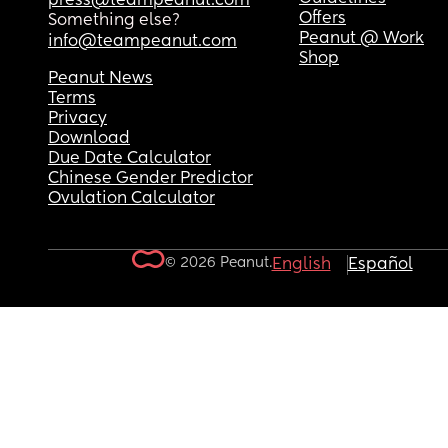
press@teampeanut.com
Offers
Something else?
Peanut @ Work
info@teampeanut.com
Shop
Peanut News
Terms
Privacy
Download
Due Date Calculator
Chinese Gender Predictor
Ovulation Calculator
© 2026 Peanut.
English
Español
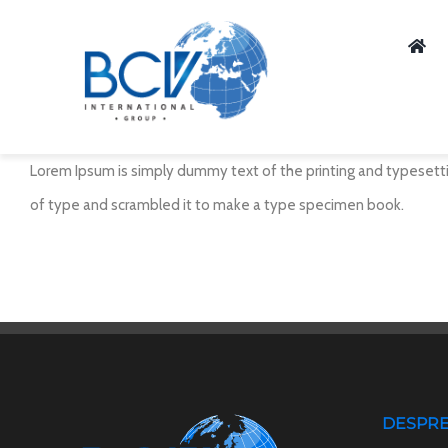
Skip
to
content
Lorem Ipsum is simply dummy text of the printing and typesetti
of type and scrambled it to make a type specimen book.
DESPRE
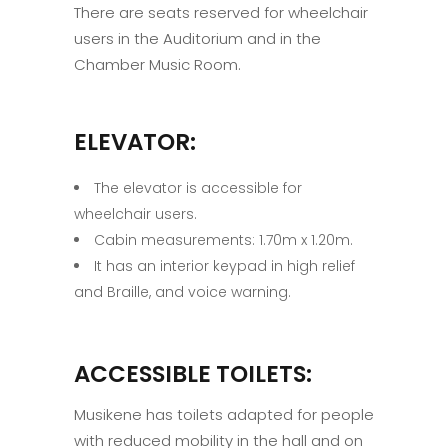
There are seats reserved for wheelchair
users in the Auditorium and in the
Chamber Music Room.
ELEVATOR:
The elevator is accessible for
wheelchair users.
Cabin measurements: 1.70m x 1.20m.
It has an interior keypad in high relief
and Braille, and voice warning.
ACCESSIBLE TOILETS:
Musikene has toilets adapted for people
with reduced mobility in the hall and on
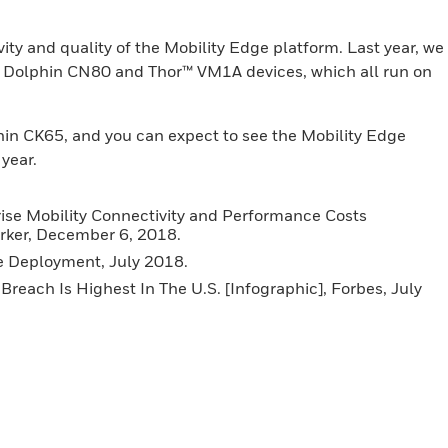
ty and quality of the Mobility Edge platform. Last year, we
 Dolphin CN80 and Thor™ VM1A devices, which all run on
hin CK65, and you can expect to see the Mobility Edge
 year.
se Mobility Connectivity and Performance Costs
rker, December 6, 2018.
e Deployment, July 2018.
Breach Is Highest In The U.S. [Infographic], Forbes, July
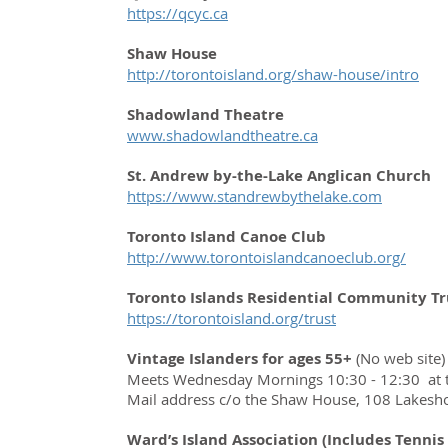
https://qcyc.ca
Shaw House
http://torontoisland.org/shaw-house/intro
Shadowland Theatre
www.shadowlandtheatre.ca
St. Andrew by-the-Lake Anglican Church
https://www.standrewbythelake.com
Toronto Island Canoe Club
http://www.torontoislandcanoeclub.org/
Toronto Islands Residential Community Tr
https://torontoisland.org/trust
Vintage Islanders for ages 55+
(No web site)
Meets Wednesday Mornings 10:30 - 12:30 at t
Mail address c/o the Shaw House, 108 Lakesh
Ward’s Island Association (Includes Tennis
---
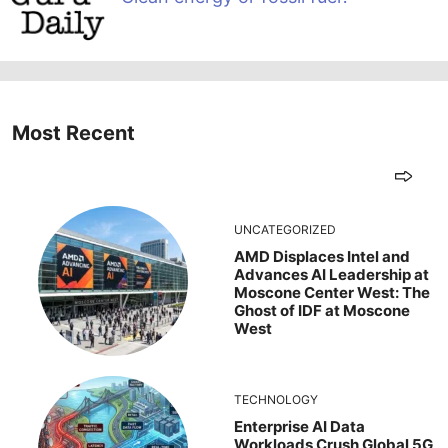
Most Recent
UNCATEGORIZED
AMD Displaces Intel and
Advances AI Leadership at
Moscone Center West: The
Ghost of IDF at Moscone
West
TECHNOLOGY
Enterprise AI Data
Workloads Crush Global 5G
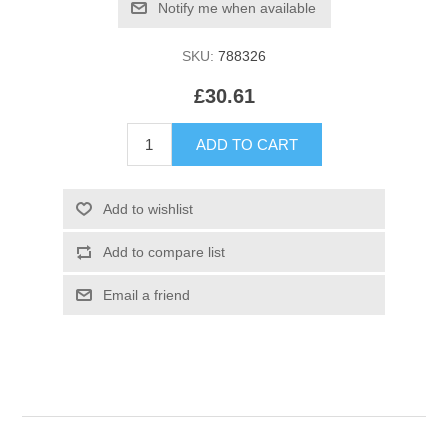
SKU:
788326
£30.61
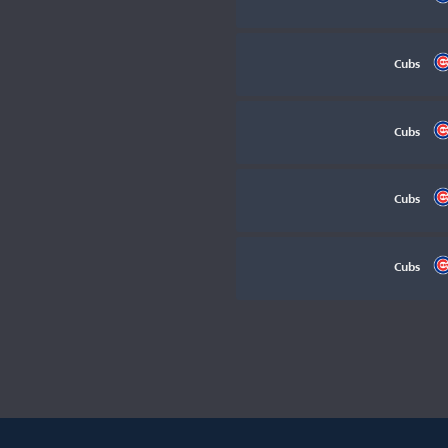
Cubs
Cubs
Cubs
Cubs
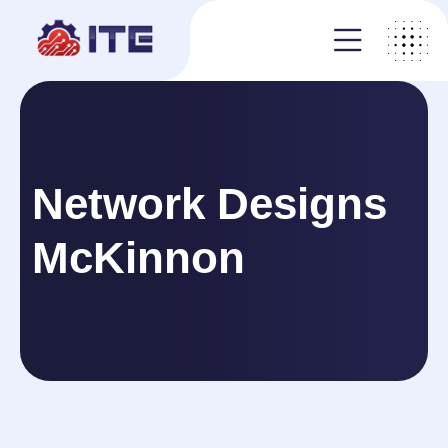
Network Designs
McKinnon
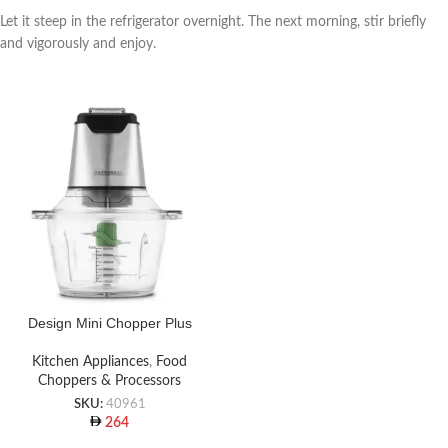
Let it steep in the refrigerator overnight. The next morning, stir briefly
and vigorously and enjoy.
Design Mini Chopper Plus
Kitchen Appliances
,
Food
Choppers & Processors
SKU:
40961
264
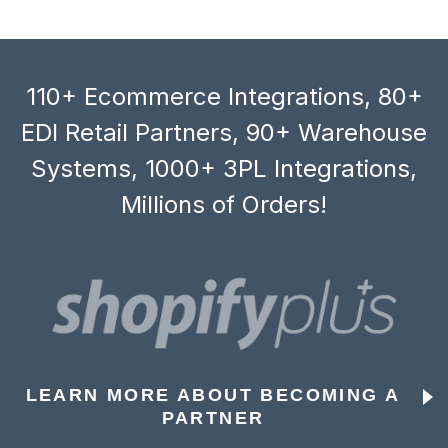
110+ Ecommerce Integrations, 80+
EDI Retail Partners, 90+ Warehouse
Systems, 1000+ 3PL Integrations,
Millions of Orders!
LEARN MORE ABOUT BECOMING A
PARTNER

● **Your goal**
Could you show every line of the listing that holds the string "Integrations"?

● **Exercise result**
110+ Ecommerce Integrations, 80+
Systems, 1000+ 3PL Integrations,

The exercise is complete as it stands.